Halley, on the other hand, is an opportunist, a thief and a liar. She does many things we would not want any child to be exposed to, yet her interactions with tourists and others in the area make it clear that she’s never going to be without a demand for her services.
Which brings us back to Moonie, an adorable girl, even if she thinks nothing of flipping someone the bird or spitting on a car below where she and her friends decided to perch. She’s learning what it takes to survive in a manner reminiscent of how Tarzan or Mowgli did, if not with such civilized teachers.
My wife asked me why I bothered watching this film as she stopped what she was doing and continued to watch herself.

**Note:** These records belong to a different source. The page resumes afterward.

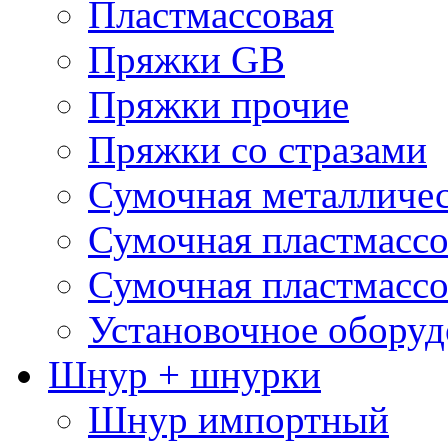
Пластмассовая
Пряжки GB
Пряжки прочие
Пряжки со стразами
Сумочная металличе
Сумочная пластмассо
Сумочная пластмассо
Установочное оборуд
Шнур + шнурки
Шнур импортный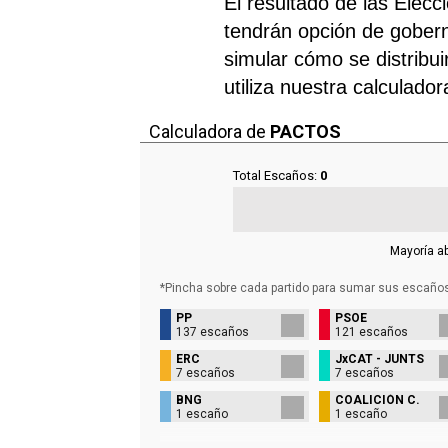
El resultado de las Elecc
tendrán opción de gobern
simular cómo se distribui
utiliza nuestra calculado
Calculadora de
PACTOS
Total Escaños:
0
Mayoría a
*Pincha sobre cada partido para sumar sus
escaño
PP
PSOE
137 escaños
121 escaños
ERC
JxCAT - JUNTS
7 escaños
7 escaños
BNG
COALICIÓN C.
1 escaño
1 escaño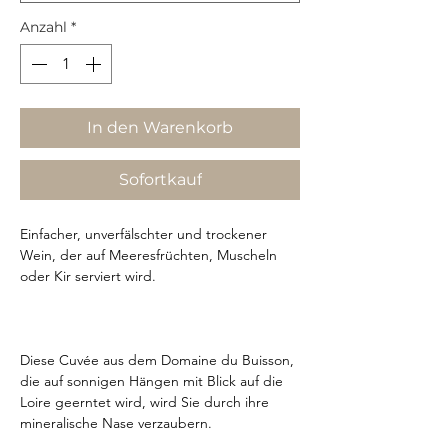
Anzahl
*
In den Warenkorb
Sofortkauf
Einfacher, unverfälschter und trockener
Wein, der auf Meeresfrüchten, Muscheln
oder Kir serviert wird.
Diese Cuvée aus dem Domaine du Buisson,
die auf sonnigen Hängen mit Blick auf die
Loire geerntet wird, wird Sie durch ihre
mineralische Nase verzaubern.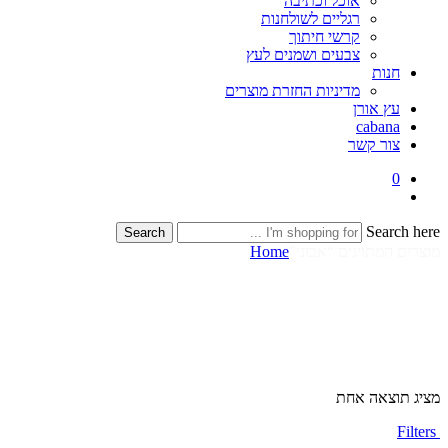
אוכל וכתיבה
רגליים לשולחנות
קרשי חיתוך
צבעים ושמנים לעץ
חנות
מדיניות החזרת מוצרים
עץ אורן
cabana
צור קשר
0
Search here
Search
מוצרים המתויגים “אבוני”
Home
מציג תוצאה אחת
Filters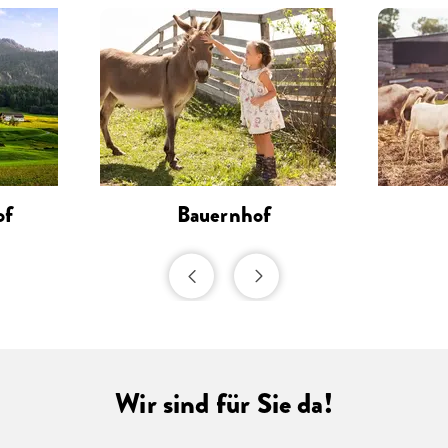
of
Bauernhof
Wir sind für Sie da!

“I have never seen anything so horrible,” I said. “I can’t believe people can live this way.”
“I see this every day,” she replied.
She works at a public library.
The amazing creation of this movie is that it hits many notes that I have seen through disconnected images. I have been solicited by people who use their kid as bait, and been offered things that look too good to be true.
Similarly, this girl, Moonie, her life is a fragile bubble that could pop at any time. Or she could learn to live like this, relying on the good will, mercy or silence of others to subsist in a life that is dishonest to us but just plain life to her.
This is the way our society continues to erode. Or maybe it always has been eroding. The spotlight hasn’t illuminated so truthfully for me before this. Though I couldn’t stop watching, I abhorred every frame of this movie. It felt so tragically real, yet I couldn’t look away.
Baker masterfully shapes a story out of this with no preconceptions and no political slant. How his lens can tell such truth without judgement is remarkable.
See this if you want to understand more about life than you likely have before. It will not be an easy lesson, but it is an important one.